Proxmox is a project I’m following for some time now and I love it. With each version it is getting better, more feature rich and stable. I’m using it in my homelab extensively and it is also gaining foothold also in a production environments in which I’m involved. Lets talk about setting cluster on Proxmox server.
There are a lot of possibilities when it comes to settings cluster and high availability for Proxmox.
For storage options in your cluster/HA you can use SAN/NAS storage and ISCSI, you can set DRBD storage which would be a two node cluster with lets just say RAID 1 functionality.
You can also set GlusterFS or CEPH as distributed filesystems with high scalability – CEPH is also integrated natively in Proxmox.
If you are going to set two node cluster with High Availability (HA) you are going to need quorum device (can be a small storage ISCSI) and a fencing device which would prevent both nodes to access data at the same time and corrupt it.
I tested various scenarios and read a lot about HA options in Proxmox, and what I’m mostly using now is Proxmox cluster with CEPH (3 node HA cluster) and that is what I’m going to show you today.

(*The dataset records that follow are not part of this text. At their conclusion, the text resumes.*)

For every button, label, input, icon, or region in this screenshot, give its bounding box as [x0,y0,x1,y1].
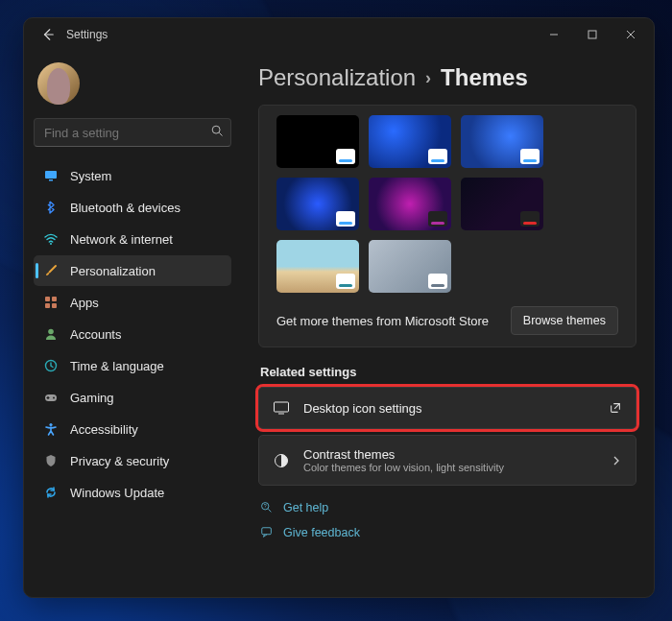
nav-label: Gaming [70,391,114,405]
breadcrumb-current: Themes [441,64,528,91]
theme-thumbnail[interactable] [369,240,451,293]
open-external-icon [609,401,622,415]
breadcrumb: Personalization › Themes [258,64,636,91]
back-button[interactable] [36,22,60,47]
theme-grid [276,115,624,293]
contrast-themes-card[interactable]: Contrast themes Color themes for low vis… [258,435,636,486]
nav-item-accounts[interactable]: Accounts [34,319,231,349]
monitor-icon [43,168,59,183]
card-subtitle: Color themes for low vision, light sensi… [303,462,504,473]
get-help-link[interactable]: Get help [283,501,328,514]
desktop-icon-settings-card[interactable]: Desktop icon settings [258,387,636,429]
svg-rect-3 [49,179,53,181]
nav-label: Accessibility [70,422,138,437]
themes-panel: Get more themes from Microsoft Store Bro… [258,105,636,347]
nav-label: Personalization [70,264,156,278]
minimize-button[interactable] [535,20,573,49]
nav-label: System [70,169,111,183]
breadcrumb-parent[interactable]: Personalization [258,64,416,91]
nav-item-bluetooth-devices[interactable]: Bluetooth & devices [34,192,231,223]
accessibility-icon [43,421,59,437]
svg-point-13 [49,423,52,426]
nav-label: Privacy & security [70,454,169,468]
wifi-icon [43,231,59,247]
update-icon [43,485,59,500]
nav-label: Bluetooth & devices [70,201,180,215]
chevron-right-icon: › [425,68,431,88]
svg-rect-18 [262,528,272,535]
nav-label: Accounts [70,327,121,342]
chevron-right-icon [611,455,622,466]
browse-themes-button[interactable]: Browse themes [511,306,618,335]
nav-item-gaming[interactable]: Gaming [34,382,231,413]
nav-item-network-internet[interactable]: Network & internet [34,224,231,254]
nav-label: Apps [70,296,99,310]
nav-list: SystemBluetooth & devicesNetwork & inter… [34,160,231,508]
settings-window: Settings SystemBluetooth & devicesNetwor… [23,17,655,598]
brush-icon [43,263,59,278]
theme-thumbnail[interactable] [276,178,359,230]
gaming-icon [43,390,59,405]
user-avatar[interactable] [37,62,80,105]
nav-item-time-language[interactable]: Time & language [34,350,231,381]
sidebar: SystemBluetooth & devicesNetwork & inter… [24,51,241,597]
contrast-icon [273,452,290,469]
svg-point-1 [212,126,220,133]
nav-item-windows-update[interactable]: Windows Update [34,477,231,508]
nav-label: Time & language [70,359,164,373]
theme-thumbnail[interactable] [461,115,543,168]
theme-thumbnail[interactable] [276,240,359,293]
search-box[interactable] [34,118,231,147]
apps-icon [43,295,59,310]
svg-rect-7 [45,303,50,308]
window-title: Settings [66,28,108,41]
feedback-icon [260,526,274,539]
give-feedback-link[interactable]: Give feedback [283,526,360,539]
theme-thumbnail[interactable] [369,178,451,230]
svg-rect-5 [45,297,50,301]
footer-links: ? Get help Give feedback [258,495,636,545]
clock-icon [43,358,59,373]
nav-label: Windows Update [70,486,164,500]
titlebar: Settings [24,18,654,51]
maximize-button[interactable] [573,20,612,49]
help-icon: ? [260,501,274,514]
desktop-icon [273,399,290,417]
svg-rect-0 [588,31,596,38]
svg-point-12 [53,397,55,399]
svg-text:?: ? [264,503,267,509]
svg-point-9 [48,329,54,335]
nav-item-privacy-security[interactable]: Privacy & security [34,445,231,476]
svg-rect-14 [275,402,289,412]
svg-point-4 [50,243,52,245]
theme-thumbnail[interactable] [276,115,359,168]
nav-label: Network & internet [70,232,173,247]
theme-thumbnail[interactable] [369,115,451,168]
card-title: Desktop icon settings [303,401,422,416]
nav-item-accessibility[interactable]: Accessibility [34,414,231,444]
svg-rect-6 [52,297,57,301]
theme-thumbnail[interactable] [461,178,543,230]
search-icon [210,124,224,137]
person-icon [43,326,59,342]
store-text: Get more themes from Microsoft Store [276,314,489,328]
close-button[interactable] [612,20,650,49]
card-title: Contrast themes [303,447,504,462]
svg-rect-8 [52,303,57,308]
search-input[interactable] [34,118,231,147]
nav-item-system[interactable]: System [34,160,231,191]
related-settings-heading: Related settings [260,365,636,379]
nav-item-personalization[interactable]: Personalization [34,255,231,286]
bluetooth-icon [43,200,59,215]
svg-rect-2 [45,171,57,179]
shield-icon [43,453,59,468]
main-content: Personalization › Themes Get more themes… [241,51,654,597]
nav-item-apps[interactable]: Apps [34,287,231,318]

DRBD is nice solution if you are going to use two node cluster, but again, proper way to do it would be to also configure quorum and fencing device.
GlusterFS and CEPH allow you nice scalability and robustness, although are a bit slower in performance, so be sure to test all options if you are thinking about it.
Today, we will first create a Proxmox cluster and then add CEPH in for High Availability.
Before we begin
I will not go through all the details about setting things up like Proxmox installation, network setup and disk adding. This guide assumes you know how to do that.
Software/Hardware specs:
For this tutorial you are going to need 3 installations of Proxmox.
I’ve done this on Proxmox v.6.3-2.
I’m also doing this guide in a VMs (nested virtualization enabled ofcourse).
Every one of my Proxmox machines has 8CPU cores and 32GB of RAM.
Make sure you have 2 or more cores and you CPU is virtualization capable, and 8GB of RAM is good enough per Proxmox machine.
Every Proxmox install has two network cards (this is a minimum).
I also attached 4 disk drives. You can get by with 2 disks as a minimum. Two disks is what we will use in this scenario.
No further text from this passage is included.